● **Saved entries**
____

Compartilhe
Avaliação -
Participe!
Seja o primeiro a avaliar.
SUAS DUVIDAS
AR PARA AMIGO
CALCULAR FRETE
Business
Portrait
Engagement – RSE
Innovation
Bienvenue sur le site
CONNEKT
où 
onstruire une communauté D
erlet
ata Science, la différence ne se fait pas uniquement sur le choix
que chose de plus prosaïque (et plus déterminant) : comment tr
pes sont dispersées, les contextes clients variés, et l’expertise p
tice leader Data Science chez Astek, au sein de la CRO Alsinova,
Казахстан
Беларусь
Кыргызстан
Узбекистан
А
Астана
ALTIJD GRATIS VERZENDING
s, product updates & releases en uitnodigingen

____

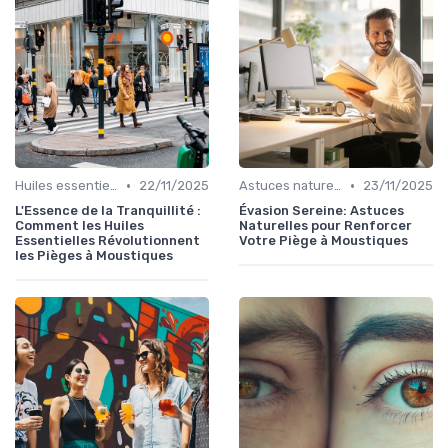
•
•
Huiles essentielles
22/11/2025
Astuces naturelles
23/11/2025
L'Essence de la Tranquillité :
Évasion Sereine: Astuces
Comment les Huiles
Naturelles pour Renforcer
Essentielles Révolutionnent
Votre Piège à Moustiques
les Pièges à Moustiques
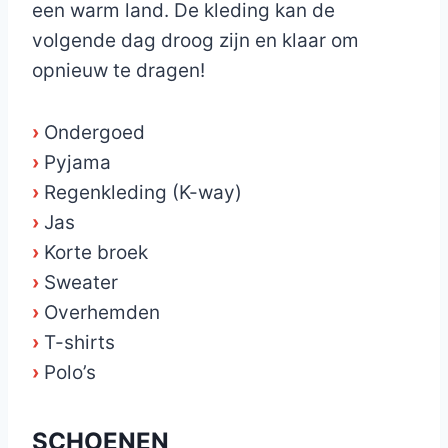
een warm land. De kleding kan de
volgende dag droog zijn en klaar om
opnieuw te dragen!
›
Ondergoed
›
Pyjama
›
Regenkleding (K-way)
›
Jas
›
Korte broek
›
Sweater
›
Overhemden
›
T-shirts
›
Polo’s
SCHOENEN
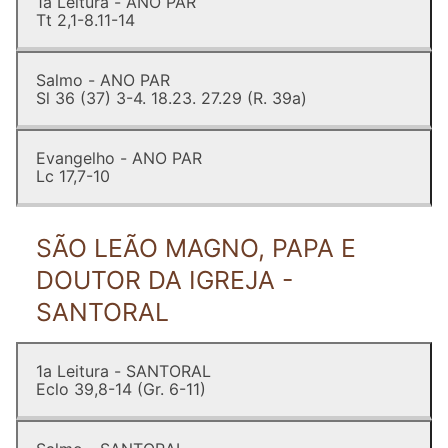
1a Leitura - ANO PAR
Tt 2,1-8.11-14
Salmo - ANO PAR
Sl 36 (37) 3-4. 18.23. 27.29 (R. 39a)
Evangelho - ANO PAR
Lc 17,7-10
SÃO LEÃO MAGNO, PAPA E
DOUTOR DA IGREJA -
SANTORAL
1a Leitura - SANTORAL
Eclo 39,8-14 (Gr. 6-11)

____

● **What you have to do**
Count the lines in the records above that contain "Huiles". Reply with the number only.

● **Answer**
2